Universities have typically shied away from early stage drug development without willing partners to share the financial burden given the low rate of success and high cost of failure. But that has changed as science has advanced, said James Flynn, the managing partner at Deerfield.
Deerfield has worked with more academic institutions to develop treatments for oncology, central nervous system disorders and gene therapy. In 2018 alone, Deerfield partnered with the Broad Institute of MIT and Harvard, Vanderbilt University, Northwestern University, University of California at San Diego, University of North Carolina and the Dana Farber Cancer Institute.
Universities increasingly want to produce these therapies on their own terms and own the intellectual property, Flynn said.
Institutions can reap the benefits of related royalties, an equity stake in spinoffs or milestone payments.

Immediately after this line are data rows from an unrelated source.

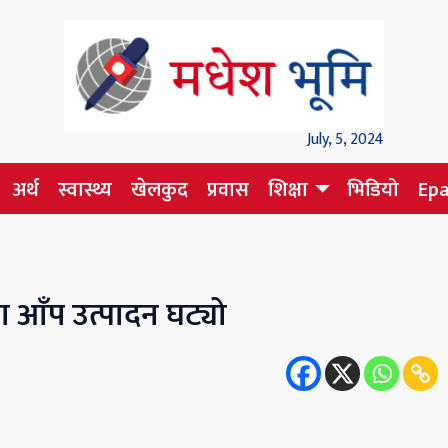
July, 5, 2024
अर्थ
स्वास्थ्य
खेलकुद
प्रवास
शिक्षा
भिडियो
Ep
 आँप उत्पादन घट्यो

They also earn recognition and prestige with each breakthrough.
These affiliations are poised to become more common as partners like Deerfield are willing to put more skin in the game.
One of the longtime health system clients of Drinker Biddle's John D'Andrea told him that it will only do business with vendors that take on some risk.
“They told me, 'I don't talk to vendors anymore unless they put some skin in the game,' ” D'Andrea, a partner at the law firm, said. “ 'I am a health system paid based on quality and cost efficiency. I expect vendors who come to me to get paid on the same basis.' ”
This type of mindset will shape partnerships across the healthcare industry, he said.
“Organizations have to be willing to step outside of their comfort zone. If they don't, they will miss opportunities and fall behind,” D'Andrea said. “Whether you are a hospital, health system or private-equity firm, you need to find ways where you can add value.”
Comcast, for instance, formed a partnership in April with Independence Health Group, part of Independence Blue Cross. The goal is to give patients access to pertinent healthcare information, nationally distributed across multiple channels and devices.
“Historically, Comcast hasn't been involved in healthcare,” said Justin Watkins, a partner at Drinker Biddle. “But their tech base and cable system have access to hundreds of millions of homes. That is an eye-opening platform for increasing access to telemedicine.”
All kinds of nontraditional healthcare players are jumping into the mix. The rate and scope of those ventures will only increase, Watkins said.
The inability to bring different voices to the table has led to a fragmented system full of unnecessary utilization, higher cost and lower patient satisfaction and engagement, Atlantic's Gragnolati said. This has left patients in the lurch who at times have to choose between healthcare and housing.
But this will require companies to cede a little control for the greater good, he said.
“We have to stop using old tactics where we beat the heck out of each other and find win-win associations,” Gragnolati said. “Whether you are an insurance carrier or health system, everyone has to change the way they do business. We have a responsibility to do this as leaders in healthcare to our community and the next generation.”